--- TASK INPUTS ---
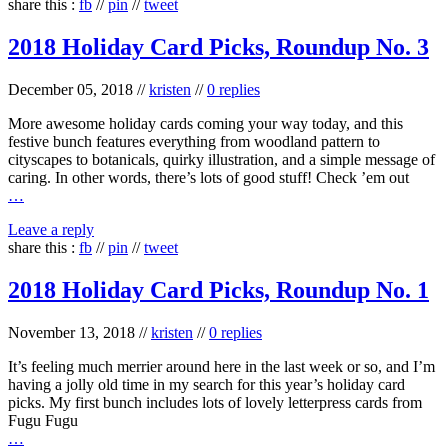
share this :
fb
//
pin
//
tweet
2018 Holiday Card Picks, Roundup No. 3
December 05, 2018
//
kristen
//
0 replies
More awesome holiday cards coming your way today, and this
festive bunch features everything from woodland pattern to
cityscapes to botanicals, quirky illustration, and a simple message of
caring. In other words, there’s lots of good stuff! Check ’em out
…
Leave a reply
share this :
fb
//
pin
//
tweet
2018 Holiday Card Picks, Roundup No. 1
November 13, 2018
//
kristen
//
0 replies
It’s feeling much merrier around here in the last week or so, and I’m
having a jolly old time in my search for this year’s holiday card
picks. My first bunch includes lots of lovely letterpress cards from
Fugu Fugu
…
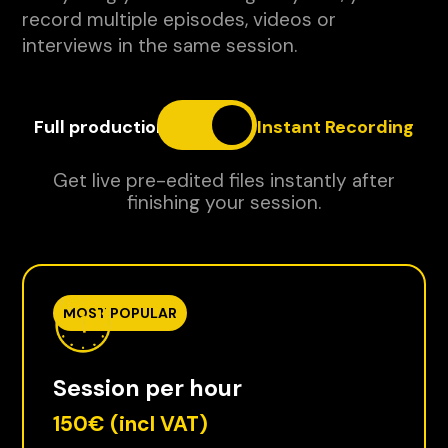
record multiple episodes, videos or
interviews in the same session.
Full production
Instant Recording
Get live pre-edited files instantly after
finishing your session.
MOST POPULAR
Session per hour
150€
(incl VAT)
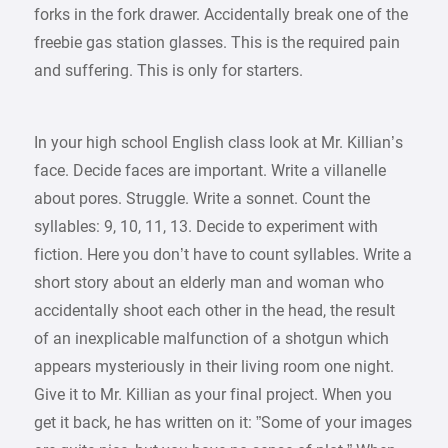
forks in the fork drawer. Accidentally break one of the
freebie gas station glasses. This is the required pain
and suffering. This is only for starters.
In your high school English class look at Mr. Killian’s
face. Decide faces are important. Write a villanelle
about pores. Struggle. Write a sonnet. Count the
syllables: 9, 10, 11, 13. Decide to experiment with
fiction. Here you don’t have to count syllables. Write a
short story about an elderly man and woman who
accidentally shoot each other in the head, the result
of an inexplicable malfunction of a shotgun which
appears mysteriously in their living room one night.
Give it to Mr. Killian as your final project. When you
get it back, he has written on it: ”Some of your images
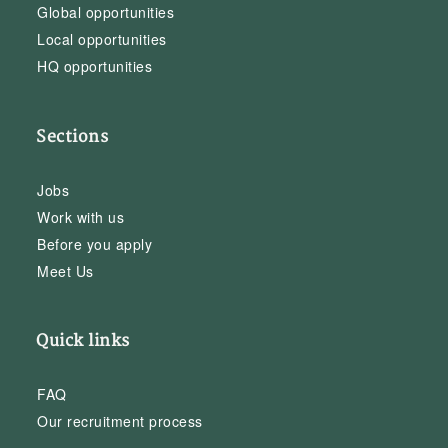
Global opportunities
Local opportunities
HQ opportunities
Sections
Jobs
Work with us
Before you apply
Meet Us
Quick links
FAQ
Our recruitment process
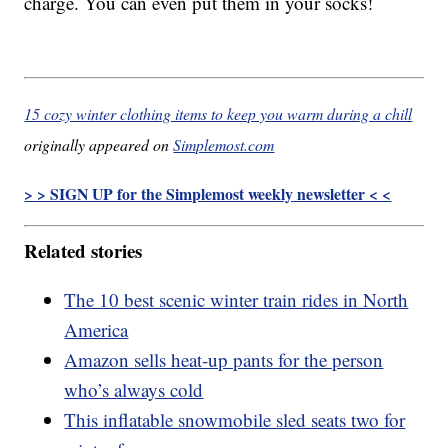
charge. You can even put them in your socks!
15 cozy winter clothing items to keep you warm during a chill
originally appeared on
Simplemost.com
> > SIGN UP for the Simplemost weekly newsletter < <
Related stories
The 10 best scenic winter train rides in North
America
Amazon sells heat-up pants for the person
who’s always cold
This inflatable snowmobile sled seats two for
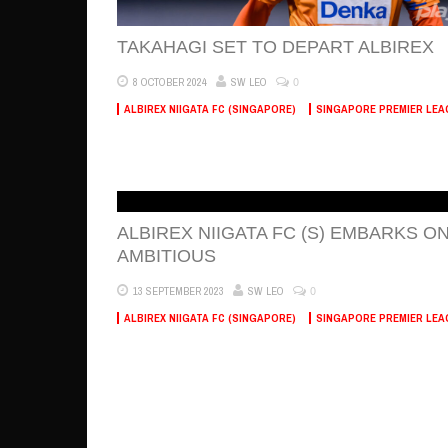
TAKAHAGI SET TO DEPART ALBIREX
0
8 OCTOBER 2024
SW LEO
ALBIREX NIIGATA FC (SINGAPORE)
SINGAPORE PREMIER LEA
ALBIREX NIIGATA FC (S) EMBARKS O
AMBITIOUS
0
13 SEPTEMBER 2023
SW LEO
ALBIREX NIIGATA FC (SINGAPORE)
SINGAPORE PREMIER LEA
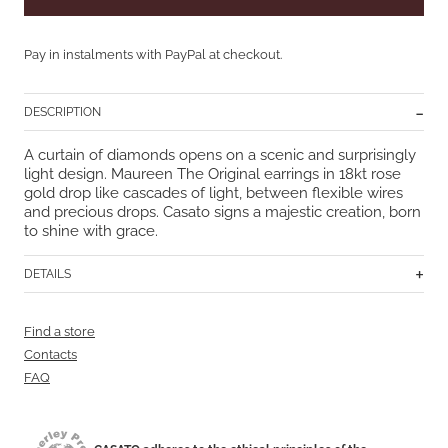
Pay in instalments with PayPal at checkout.
DESCRIPTION
A curtain of diamonds opens on a scenic and surprisingly
light design. Maureen The Original earrings in 18kt rose
gold drop like cascades of light, between flexible wires
and precious drops. Casato signs a majestic creation, born
to shine with grace.
DETAILS
Find a store
Contacts
FAQ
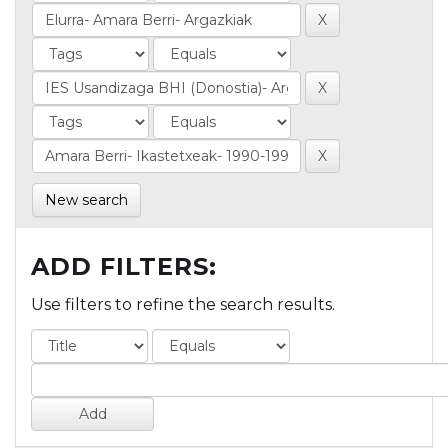
New search
ADD FILTERS:
Use filters to refine the search results.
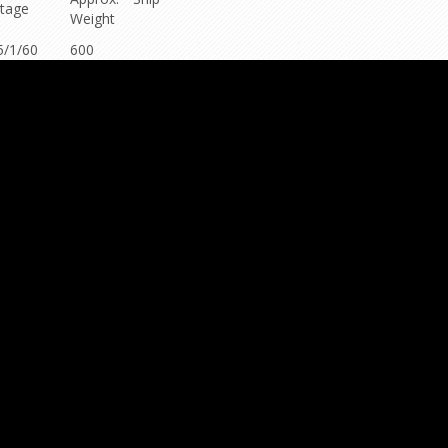
ltage
Weight
5/1/60
600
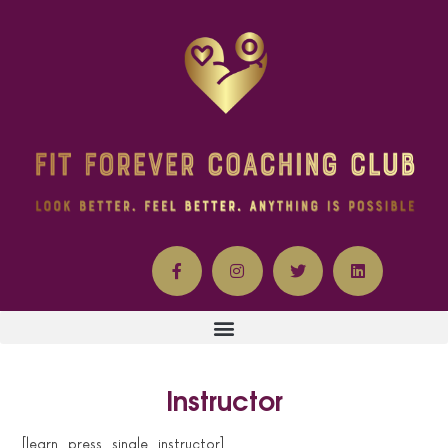
Instructor
[learn_press_single_instructor]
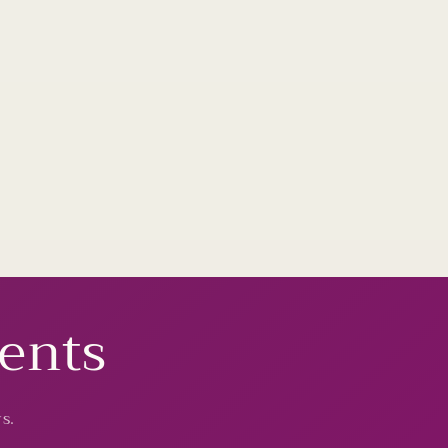
vents
s.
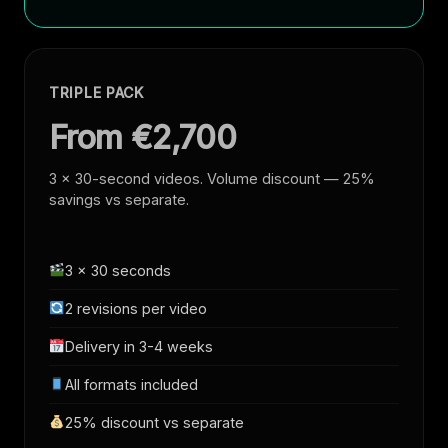
TRIPLE PACK
From €2,700
3 × 30-second videos. Volume discount — 25%
savings vs separate.
3 × 30 seconds
2 revisions per video
Delivery in 3-4 weeks
All formats included
25% discount vs separate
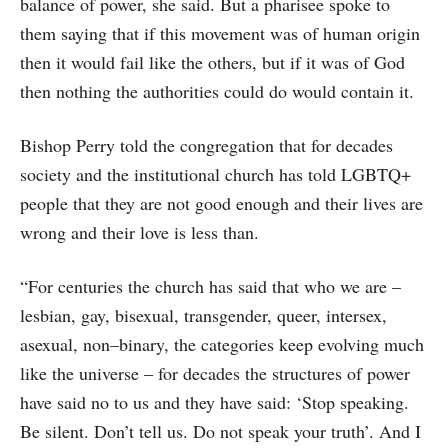
balance of power, she said. But a pharisee spoke to
them saying that if this movement was of human origin
then it would fail like the others, but if it was of God
then nothing the authorities could do would contain it.
Bishop Perry told the congregation that for decades
society and the institutional church has told LGBTQ+
people that they are not good enough and their lives are
wrong and their love is less than.
“For centuries the church has said that who we are –
lesbian, gay, bisexual, transgender, queer, intersex,
asexual, non–binary, the categories keep evolving much
like the universe – for decades the structures of power
have said no to us and they have said: ‘Stop speaking.
Be silent. Don’t tell us. Do not speak your truth’. And I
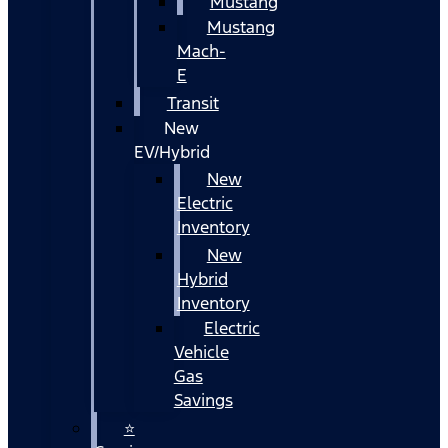
Mustang
Mustang
Mach-
E
Transit
New
EV/Hybrid
New
Electric
Inventory
New
Hybrid
Inventory
Electric
Vehicle
Gas
Savings
⭐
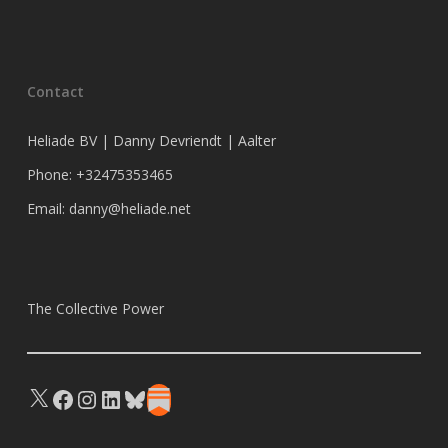
Contact
Heliade BV | Danny Devriendt | Aalter
Phone: +32475353465
Email: danny@heliade.net
The Collective Power
X
Facebook
Instagram
LinkedIn
Bluesky
Substack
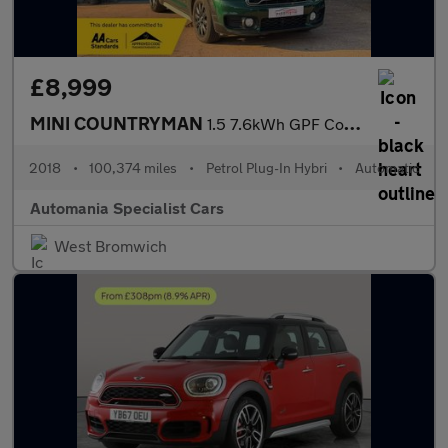
£8,999
MINI COUNTRYMAN
1.5 7.6kWh GPF Cooper SE SUV 5dr Petrol Plug-in Hybrid Auto ALL4
2018
•
100,374 miles
•
Petrol Plug-In Hybri
•
Automatic
Automania Specialist Cars
West Bromwich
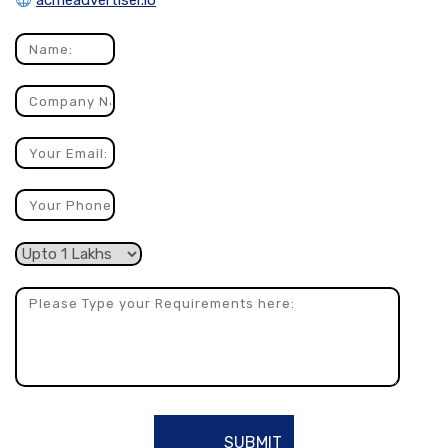
acmeadvertiser.io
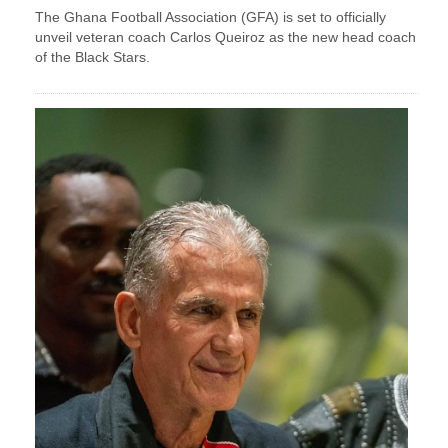
The Ghana Football Association (GFA) is set to officially
unveil veteran coach Carlos Queiroz as the new head coach
of the Black Stars.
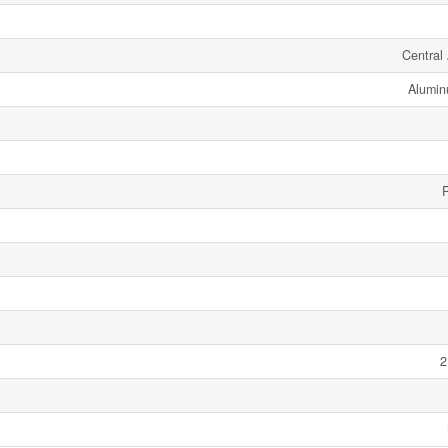
Central 
Alumin
2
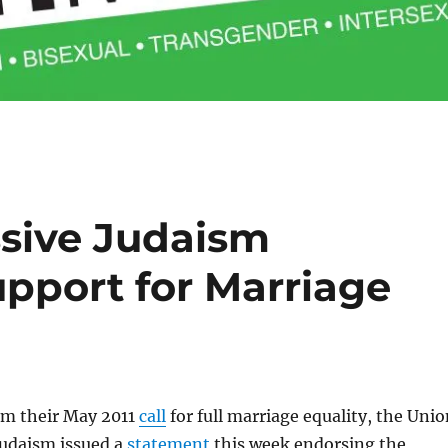
ssive Judaism
upport for Marriage
om their May 2011
call
for full marriage equality, the Uni
Judaism issued a
statement
this week endorsing the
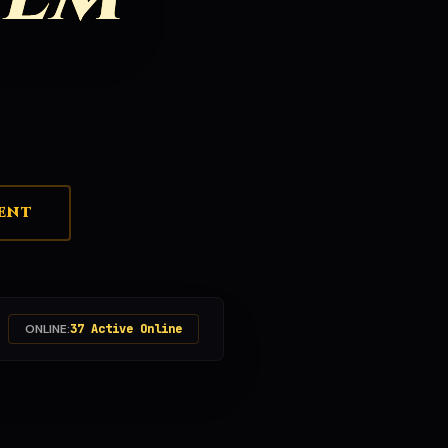
ENT
ONLINE:
37 Active Online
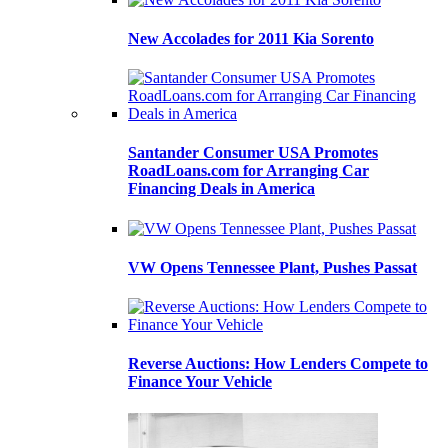
New Accolades for 2011 Kia Sorento
Santander Consumer USA Promotes
RoadLoans.com for Arranging Car
Financing Deals in America
VW Opens Tennessee Plant, Pushes Passat
Reverse Auctions: How Lenders Compete to
Finance Your Vehicle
---
TASK ITEM → From the data above, copy each line where the string "said" appears.

YOUR SOLUTION →
balance of power, she said. But a pharisee spoke to
“For centuries the church has said that who we are –
have said no to us and they have said: ‘Stop speaking.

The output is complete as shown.